Data can easily be manipulated because of unauthorized access by third parties. It also should be noted that it is possible for legal systems in some jurisdictions to grant access to servers for purposes of investigation. One reason why we at Zistemo stand out is that we are based in Switzerland where the corruption index is 85 points which rank the country at position 3. This is verifiable data courtesy ofransparency.org.
It is advisable to avoid services which are based in countries with less than 71 points. The U.S.A. is ranked at position 22 with 71 points and it is among the most recommended only because there are some cloud alternatives which are not so common in other parts of the world. Some services do not indicate where the data is stored and it is impossible to even know the whereabouts of the backup since it is not stipulated even in the mirrored databases.
The ranking system might not be quite an important factor when you consider countries based within the EU because of the GDPR policy. However, in countries like Cuba which has a higher index than Greece and it is still considered safer to use their cloud infrastructure because of the strict GDPR policy. Our Swiss FADP policy is even much more assuring because it prevents both legal and illegal pathways that might enable third-parties to access private data.
Summary On Cloud Security
There is a two-factor authentication plus we mirror our database almost in real time between Geneva and Zurich and our strict data access rule that ensures only a limited number of our staff can access the database minimizes the risk of access by a third-party.
As a conclusion
Choose the right SaaS provider who takes maximum care about:
- the right data centers in the right locations
- committed to a backup system or database mirroring to different data centers in the case of a disaster
- SHA-256 with RSA encryption
- Access monitoring (what happens when you insert many wrong passwords, ReCaptcha to avoid robot attacks, etc)

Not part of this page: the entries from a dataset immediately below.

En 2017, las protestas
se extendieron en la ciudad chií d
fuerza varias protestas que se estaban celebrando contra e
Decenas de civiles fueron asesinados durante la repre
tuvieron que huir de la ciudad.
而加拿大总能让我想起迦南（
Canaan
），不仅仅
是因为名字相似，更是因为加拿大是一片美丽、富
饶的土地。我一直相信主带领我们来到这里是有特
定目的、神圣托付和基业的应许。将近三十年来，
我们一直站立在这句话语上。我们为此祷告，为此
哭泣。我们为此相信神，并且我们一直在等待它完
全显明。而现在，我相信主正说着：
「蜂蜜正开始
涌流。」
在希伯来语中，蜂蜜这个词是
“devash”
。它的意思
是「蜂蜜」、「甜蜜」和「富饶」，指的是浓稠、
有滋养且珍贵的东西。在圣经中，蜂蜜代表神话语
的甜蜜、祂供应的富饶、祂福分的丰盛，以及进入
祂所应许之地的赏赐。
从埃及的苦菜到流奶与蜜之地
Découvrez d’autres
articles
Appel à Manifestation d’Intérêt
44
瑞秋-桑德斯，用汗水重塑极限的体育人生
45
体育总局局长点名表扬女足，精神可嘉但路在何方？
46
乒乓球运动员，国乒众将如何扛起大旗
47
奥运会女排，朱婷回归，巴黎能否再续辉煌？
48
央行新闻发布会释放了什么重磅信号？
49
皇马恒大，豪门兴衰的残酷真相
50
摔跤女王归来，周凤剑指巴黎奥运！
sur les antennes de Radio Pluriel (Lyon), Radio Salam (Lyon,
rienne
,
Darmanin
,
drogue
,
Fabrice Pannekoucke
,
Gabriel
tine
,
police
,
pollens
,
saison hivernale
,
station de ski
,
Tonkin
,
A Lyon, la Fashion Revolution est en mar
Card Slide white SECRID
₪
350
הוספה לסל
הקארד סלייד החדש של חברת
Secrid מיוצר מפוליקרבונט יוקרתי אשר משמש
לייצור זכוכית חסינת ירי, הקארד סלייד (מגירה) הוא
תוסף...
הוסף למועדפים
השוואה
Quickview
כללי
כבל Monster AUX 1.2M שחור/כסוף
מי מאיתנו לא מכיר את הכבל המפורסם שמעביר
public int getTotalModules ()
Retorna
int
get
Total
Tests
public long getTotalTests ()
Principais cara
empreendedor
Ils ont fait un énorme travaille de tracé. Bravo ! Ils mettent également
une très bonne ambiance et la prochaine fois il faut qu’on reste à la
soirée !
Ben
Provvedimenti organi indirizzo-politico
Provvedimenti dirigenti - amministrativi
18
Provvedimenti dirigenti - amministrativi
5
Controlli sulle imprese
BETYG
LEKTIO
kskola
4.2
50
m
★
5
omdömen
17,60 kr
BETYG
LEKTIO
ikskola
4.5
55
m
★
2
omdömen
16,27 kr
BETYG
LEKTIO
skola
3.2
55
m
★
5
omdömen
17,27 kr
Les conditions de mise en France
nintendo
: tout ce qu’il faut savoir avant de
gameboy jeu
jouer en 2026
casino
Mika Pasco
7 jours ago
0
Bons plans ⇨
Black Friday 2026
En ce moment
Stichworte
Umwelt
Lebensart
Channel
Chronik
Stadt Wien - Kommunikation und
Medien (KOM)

- ..and you have to make sure
- A strong and unique password
- on important and secret data use two-factor authentication
we at zistemo
- we use only high-security swiss datacenters for our database, storages, and backups.

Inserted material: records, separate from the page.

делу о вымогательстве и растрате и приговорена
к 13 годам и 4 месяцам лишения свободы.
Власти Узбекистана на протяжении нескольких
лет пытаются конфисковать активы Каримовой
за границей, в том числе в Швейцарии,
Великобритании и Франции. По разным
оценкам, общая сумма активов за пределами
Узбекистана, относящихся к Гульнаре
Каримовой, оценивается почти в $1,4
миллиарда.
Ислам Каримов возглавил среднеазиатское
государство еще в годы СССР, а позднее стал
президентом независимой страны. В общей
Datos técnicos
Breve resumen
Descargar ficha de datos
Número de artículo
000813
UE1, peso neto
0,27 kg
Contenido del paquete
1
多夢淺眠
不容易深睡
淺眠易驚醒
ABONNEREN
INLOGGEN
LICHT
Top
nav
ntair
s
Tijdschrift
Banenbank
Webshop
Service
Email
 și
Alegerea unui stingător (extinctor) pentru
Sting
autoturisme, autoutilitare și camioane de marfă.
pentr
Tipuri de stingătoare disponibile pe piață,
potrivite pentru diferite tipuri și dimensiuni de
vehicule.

- we’re 100% committed to GDPR and we treat your company data same as the individual data Running under the Swiss Federal Act on Data Protection (FADP)
- with us, you are always able to export your data
- We mirror our database almost in real time between Zurich and Geneva
- Every 3 hours we run a backup.
- We use SHA-256 with RSA encryption on all data transfers
- We monitor and react on unusual access tries on the API and Application
- We offer two-factor authentication
- We have strict HR rules about client data access, only limited people have access to the database.
- Truly believe in the power of cloud security!